By Jerril Rechter, VicHealth CEO
The theme for this year's International Women's Day 8 March is 'equality for women is progress for all'. But how far have we really come over the past 12 months? In some areas it feels like we're going backwards.
Sadly, recent figures also show Australian women are 2.5 times more likely to experience violence from a partner than men. One woman in three will be assaulted in her lifetime.
Every week, women lose their lives to violent partners, and in the tragic case of Luke Batty, sometimes children are killed as well.
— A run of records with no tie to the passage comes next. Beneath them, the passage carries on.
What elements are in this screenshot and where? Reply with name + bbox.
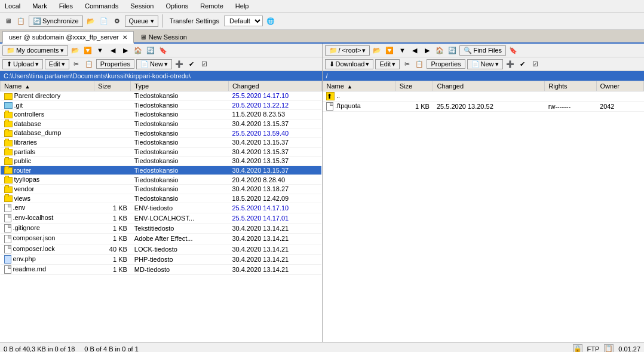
table-row[interactable]: public Tiedostokansio 30.4.2020 13.15.37 — [1, 157, 322, 166]
table-row[interactable]: router Tiedostokansio 30.4.2020 13.15.37 — [1, 166, 322, 175]
left-filter-icon[interactable]: 🔽 — [82, 45, 93, 56]
left-forward-button[interactable]: ▶ — [120, 45, 131, 56]
menu-local[interactable]: Local — [2, 1, 23, 11]
table-row[interactable]: tyyliopas Tiedostokansio 20.4.2020 8.28.… — [1, 175, 322, 185]
synchronize-button[interactable]: 🔄 Synchronize — [29, 16, 83, 27]
left-delete-icon[interactable]: ✔ — [186, 59, 197, 69]
left-col-changed[interactable]: Changed — [228, 81, 321, 91]
left-copy-icon[interactable]: 📋 — [84, 59, 94, 69]
right-filter2-icon[interactable]: ▼ — [397, 45, 407, 56]
left-back-button[interactable]: ◀ — [108, 45, 118, 56]
right-col-size[interactable]: Size — [395, 81, 433, 91]
file-size: 40 KB — [94, 244, 131, 254]
table-row[interactable]: database_dump Tiedostokansio 25.5.2020 1… — [1, 128, 322, 138]
toolbar-icon-1[interactable]: 🖥 — [2, 16, 13, 26]
right-col-changed[interactable]: Changed — [433, 81, 545, 91]
left-col-name[interactable]: Name ▲ — [1, 81, 94, 91]
toolbar-icon-3[interactable]: 📂 — [85, 16, 96, 26]
table-row[interactable]: libraries Tiedostokansio 30.4.2020 13.15… — [1, 137, 322, 147]
right-col-owner[interactable]: Owner — [596, 81, 643, 91]
left-home-icon[interactable]: 🏠 — [133, 45, 143, 56]
left-col-type[interactable]: Type — [131, 81, 229, 91]
right-bookmark-icon[interactable]: 🔖 — [508, 45, 519, 56]
right-properties-button[interactable]: Properties — [427, 59, 465, 69]
left-add-icon[interactable]: ➕ — [174, 59, 185, 69]
right-refresh-icon[interactable]: 🔄 — [447, 45, 458, 56]
table-row[interactable]: partials Tiedostokansio 30.4.2020 13.15.… — [1, 147, 322, 157]
table-row[interactable]: Parent directory Tiedostokansio 25.5.202… — [1, 91, 322, 101]
left-filter2-icon[interactable]: ▼ — [95, 45, 106, 56]
file-owner: 2042 — [596, 102, 643, 112]
left-browse-icon[interactable]: 📂 — [70, 45, 81, 56]
left-col-size[interactable]: Size — [94, 81, 131, 91]
table-row[interactable]: composer.lock 40 KB LOCK-tiedosto 30.4.2… — [1, 244, 322, 254]
menu-mark[interactable]: Mark — [30, 1, 49, 11]
right-add-icon[interactable]: ➕ — [505, 59, 516, 69]
file-icon — [326, 102, 333, 111]
table-row[interactable]: .gitignore 1 KB Tekstitiedosto 30.4.2020… — [1, 224, 322, 234]
right-check-icon[interactable]: ☑ — [530, 59, 541, 69]
folder-icon — [4, 149, 13, 155]
menu-commands[interactable]: Commands — [82, 1, 121, 11]
right-file-list-container[interactable]: Name ▲ Size Changed Rights Owner ⬆.. .ft… — [323, 81, 645, 342]
right-delete-icon[interactable]: ✔ — [517, 59, 528, 69]
table-row[interactable]: .ftpquota 1 KB 25.5.2020 13.20.52 rw----… — [323, 102, 644, 112]
right-browse-icon[interactable]: 📂 — [372, 45, 382, 56]
download-button[interactable]: ⬇ Download ▾ — [325, 59, 374, 69]
right-col-name[interactable]: Name ▲ — [323, 81, 395, 91]
file-size: 1 KB — [94, 254, 131, 264]
left-location-button[interactable]: 📁 My documents ▾ — [2, 45, 68, 56]
tab-close-button[interactable]: ✕ — [122, 34, 127, 41]
table-row[interactable]: .git Tiedostokansio 20.5.2020 13.22.12 — [1, 100, 322, 110]
table-row[interactable]: views Tiedostokansio 18.5.2020 12.42.09 — [1, 194, 322, 203]
table-row[interactable]: ⬆.. — [323, 91, 644, 102]
right-new-button[interactable]: 📄 New ▾ — [467, 59, 503, 69]
right-forward-button[interactable]: ▶ — [422, 45, 433, 56]
menu-help[interactable]: Help — [233, 1, 252, 11]
toolbar-icon-2[interactable]: 📋 — [16, 16, 26, 26]
file-name: composer.lock — [1, 244, 94, 254]
left-new-arrow: ▾ — [164, 60, 168, 68]
find-files-button[interactable]: 🔍 Find Files — [459, 45, 506, 56]
file-icon — [4, 235, 11, 243]
left-refresh-icon[interactable]: 🔄 — [145, 45, 156, 56]
right-back-button[interactable]: ◀ — [409, 45, 420, 56]
right-col-rights[interactable]: Rights — [545, 81, 596, 91]
upload-button[interactable]: ⬆ Upload ▾ — [2, 59, 43, 69]
table-row[interactable]: controllers Tiedostokansio 11.5.2020 8.2… — [1, 110, 322, 120]
right-location-button[interactable]: 📁 / <root> ▾ — [325, 45, 370, 56]
globe-icon[interactable]: 🌐 — [265, 16, 276, 26]
folder-icon — [4, 140, 13, 146]
menu-session[interactable]: Session — [128, 1, 156, 11]
menu-remote[interactable]: Remote — [198, 1, 226, 11]
left-bookmark-icon[interactable]: 🔖 — [158, 45, 168, 56]
transfer-settings-select[interactable]: Default — [224, 16, 263, 26]
left-file-list-container[interactable]: Name ▲ Size Type Changed Parent director… — [0, 81, 322, 342]
left-cut-icon[interactable]: ✂ — [71, 59, 82, 69]
left-edit-button[interactable]: Edit ▾ — [45, 59, 69, 69]
queue-button[interactable]: Queue ▾ — [125, 16, 158, 27]
table-row[interactable]: .env-localhost 1 KB ENV-LOCALHOST... 25.… — [1, 213, 322, 224]
right-home-icon[interactable]: 🏠 — [434, 45, 445, 56]
right-copy-icon[interactable]: 📋 — [414, 59, 425, 69]
menu-options[interactable]: Options — [163, 1, 191, 11]
table-row[interactable]: .env 1 KB ENV-tiedosto 25.5.2020 14.17.1… — [1, 203, 322, 213]
table-row[interactable]: readme.md 1 KB MD-tiedosto 30.4.2020 13.… — [1, 264, 322, 274]
table-row[interactable]: composer.json 1 KB Adobe After Effect...… — [1, 234, 322, 244]
left-check-icon[interactable]: ☑ — [199, 59, 210, 69]
left-properties-button[interactable]: Properties — [96, 59, 134, 69]
toolbar-icon-5[interactable]: ⚙ — [112, 16, 122, 26]
right-edit-button[interactable]: Edit ▾ — [375, 59, 400, 69]
main-tab[interactable]: user @ subdomain @xxxx_ftp_server ✕ — [2, 31, 134, 44]
menu-files[interactable]: Files — [57, 1, 75, 11]
folder-icon — [4, 158, 13, 165]
new-session-tab[interactable]: 🖥 New Session — [134, 32, 193, 42]
toolbar-icon-4[interactable]: 📄 — [99, 16, 109, 26]
right-filter-icon[interactable]: 🔽 — [384, 45, 395, 56]
left-new-button[interactable]: 📄 New ▾ — [136, 59, 172, 69]
table-row[interactable]: vendor Tiedostokansio 30.4.2020 13.18.27 — [1, 184, 322, 194]
file-size — [94, 175, 131, 185]
table-row[interactable]: env.php 1 KB PHP-tiedosto 30.4.2020 13.1… — [1, 254, 322, 264]
right-cut-icon[interactable]: ✂ — [401, 59, 412, 69]
table-row[interactable]: database Tiedostokansio 30.4.2020 13.15.… — [1, 119, 322, 128]
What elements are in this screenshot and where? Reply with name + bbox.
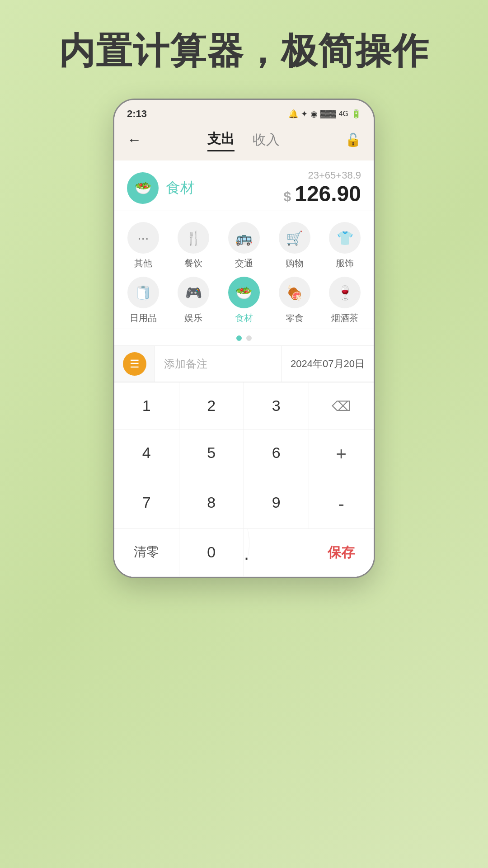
calc-row-2: 789- bbox=[114, 479, 374, 529]
battery-icon: 🔋 bbox=[351, 109, 361, 119]
calc-key-[interactable]: 保存 bbox=[309, 529, 374, 576]
category-item-entertainment[interactable]: 🎮娱乐 bbox=[172, 277, 216, 324]
calc-key-[interactable]: . bbox=[244, 529, 249, 558]
4g-icon: 4G bbox=[339, 110, 348, 118]
alarm-icon: 🔔 bbox=[288, 109, 298, 119]
bluetooth-icon: ✦ bbox=[301, 109, 308, 119]
category-item-snack[interactable]: 🍖零食 bbox=[273, 277, 316, 324]
calc-key-[interactable]: ⌫ bbox=[309, 382, 374, 429]
selected-category-name: 食材 bbox=[166, 178, 195, 198]
signal-icon: ▓▓▓ bbox=[320, 110, 336, 118]
category-icon-other: ··· bbox=[127, 222, 159, 254]
category-left: 🥗 食材 bbox=[127, 172, 195, 204]
category-label-restaurant: 餐饮 bbox=[184, 257, 202, 269]
currency-symbol: $ bbox=[284, 189, 291, 204]
category-label-snack: 零食 bbox=[286, 312, 304, 324]
category-label-shopping: 购物 bbox=[286, 257, 304, 269]
back-button[interactable]: ← bbox=[127, 132, 141, 148]
tab-expense[interactable]: 支出 bbox=[207, 128, 235, 151]
category-item-clothing[interactable]: 👕服饰 bbox=[323, 222, 366, 269]
calc-key-9[interactable]: 9 bbox=[244, 479, 309, 528]
category-label-transport: 交通 bbox=[235, 257, 253, 269]
calc-key-4[interactable]: 4 bbox=[114, 429, 179, 479]
category-item-drinks[interactable]: 🍷烟酒茶 bbox=[323, 277, 366, 324]
date-display[interactable]: 2024年07月20日 bbox=[282, 346, 374, 382]
category-item-daily[interactable]: 🧻日用品 bbox=[122, 277, 165, 324]
category-label-daily: 日用品 bbox=[130, 312, 157, 324]
calc-row-0: 123⌫ bbox=[114, 382, 374, 429]
calc-row-1: 456+ bbox=[114, 429, 374, 479]
wifi-icon: ◉ bbox=[310, 109, 318, 119]
calc-key-1[interactable]: 1 bbox=[114, 382, 179, 429]
status-time: 2:13 bbox=[127, 108, 147, 120]
calc-key-[interactable]: - bbox=[309, 479, 374, 528]
category-label-entertainment: 娱乐 bbox=[184, 312, 202, 324]
category-icon-snack: 🍖 bbox=[279, 277, 310, 308]
calc-key-6[interactable]: 6 bbox=[244, 429, 309, 479]
calculator: 123⌫456+789-清零0.保存 bbox=[114, 382, 374, 577]
category-icon-clothing: 👕 bbox=[329, 222, 361, 254]
page-title: 内置计算器，极简操作 bbox=[59, 27, 429, 76]
calc-key-2[interactable]: 2 bbox=[179, 382, 244, 429]
header: ← 支出 收入 🔓 bbox=[114, 123, 374, 160]
category-grid: ···其他🍴餐饮🚌交通🛒购物👕服饰🧻日用品🎮娱乐🥗食材🍖零食🍷烟酒茶 bbox=[114, 211, 374, 329]
category-icon-entertainment: 🎮 bbox=[178, 277, 209, 308]
calc-key-[interactable]: 清零 bbox=[114, 529, 179, 576]
header-tabs: 支出 收入 bbox=[141, 128, 345, 151]
amount-right: 23+65+38.9 $126.90 bbox=[284, 170, 361, 206]
calc-expression: 23+65+38.9 bbox=[284, 170, 361, 181]
category-item-restaurant[interactable]: 🍴餐饮 bbox=[172, 222, 216, 269]
category-item-shopping[interactable]: 🛒购物 bbox=[273, 222, 316, 269]
category-label-other: 其他 bbox=[134, 257, 152, 269]
calc-key-0[interactable]: 0 bbox=[179, 529, 244, 576]
delete-icon: ⌫ bbox=[332, 399, 351, 414]
category-icon-restaurant: 🍴 bbox=[178, 222, 209, 254]
calc-key-5[interactable]: 5 bbox=[179, 429, 244, 479]
status-bar: 2:13 🔔 ✦ ◉ ▓▓▓ 4G 🔋 bbox=[114, 100, 374, 123]
category-item-other[interactable]: ···其他 bbox=[122, 222, 165, 269]
content-area: 🥗 食材 23+65+38.9 $126.90 ···其他🍴餐饮🚌交通🛒购物👕服… bbox=[114, 160, 374, 577]
calc-row-3: 清零0.保存 bbox=[114, 529, 374, 577]
calc-key-[interactable]: + bbox=[309, 429, 374, 479]
category-item-transport[interactable]: 🚌交通 bbox=[222, 222, 266, 269]
note-date-section: ☰ 添加备注 2024年07月20日 bbox=[114, 346, 374, 382]
category-label-clothing: 服饰 bbox=[336, 257, 354, 269]
category-icon-large: 🥗 bbox=[127, 172, 159, 204]
status-icons: 🔔 ✦ ◉ ▓▓▓ 4G 🔋 bbox=[288, 109, 361, 119]
amount-display: $126.90 bbox=[284, 181, 361, 206]
calc-key-8[interactable]: 8 bbox=[179, 479, 244, 528]
note-icon: ☰ bbox=[123, 352, 146, 376]
amount-value: 126.90 bbox=[295, 182, 361, 206]
amount-section: 🥗 食材 23+65+38.9 $126.90 bbox=[114, 160, 374, 211]
phone-frame: 2:13 🔔 ✦ ◉ ▓▓▓ 4G 🔋 ← 支出 收入 🔓 🥗 食材 23+65… bbox=[113, 99, 375, 578]
dot-1 bbox=[236, 335, 242, 341]
dot-2 bbox=[246, 335, 252, 341]
calc-key-7[interactable]: 7 bbox=[114, 479, 179, 528]
tab-income[interactable]: 收入 bbox=[253, 129, 280, 151]
note-icon-wrap: ☰ bbox=[114, 346, 155, 382]
category-icon-transport: 🚌 bbox=[228, 222, 260, 254]
calc-key-3[interactable]: 3 bbox=[244, 382, 309, 429]
note-input[interactable]: 添加备注 bbox=[155, 346, 282, 382]
category-icon-daily: 🧻 bbox=[127, 277, 159, 308]
category-icon-food: 🥗 bbox=[228, 277, 260, 308]
category-label-drinks: 烟酒茶 bbox=[331, 312, 358, 324]
pagination-dots bbox=[114, 329, 374, 346]
category-icon-drinks: 🍷 bbox=[329, 277, 361, 308]
lock-icon[interactable]: 🔓 bbox=[345, 132, 361, 147]
category-icon-shopping: 🛒 bbox=[279, 222, 310, 254]
category-label-food: 食材 bbox=[235, 312, 253, 324]
category-item-food[interactable]: 🥗食材 bbox=[222, 277, 266, 324]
This just underlines the extreme importance of making preventing violence before it happens a matter of national urgency.
Even though we have all been affected by the tragedies that continue to occur, we have many positive stories to tell about 2013 as well.
As well as the establishment of the National Foundation to Prevent Violence Against Women and their Children, we've also seen amazing public support for ending violence against women, particularly from male leaders like Chief Commissioner Ken Lay.
The public's outpouring of grief following Rosie Batty's heartfelt statement that family violence happens to anyone, shows we are ready for change. We are ready to prevent family violence by building a community where it doesn't happen.
Later this year, VicHealth will release the most comprehensive research on Australian community attitudes to violence against women and gender inequality ever undertaken. Then we will know just how far we've come and how far we've got to go.
Until then, we look forward to working with the community to make this year a better year for equality and the health of our sisters, mothers, daughters, colleagues and friends.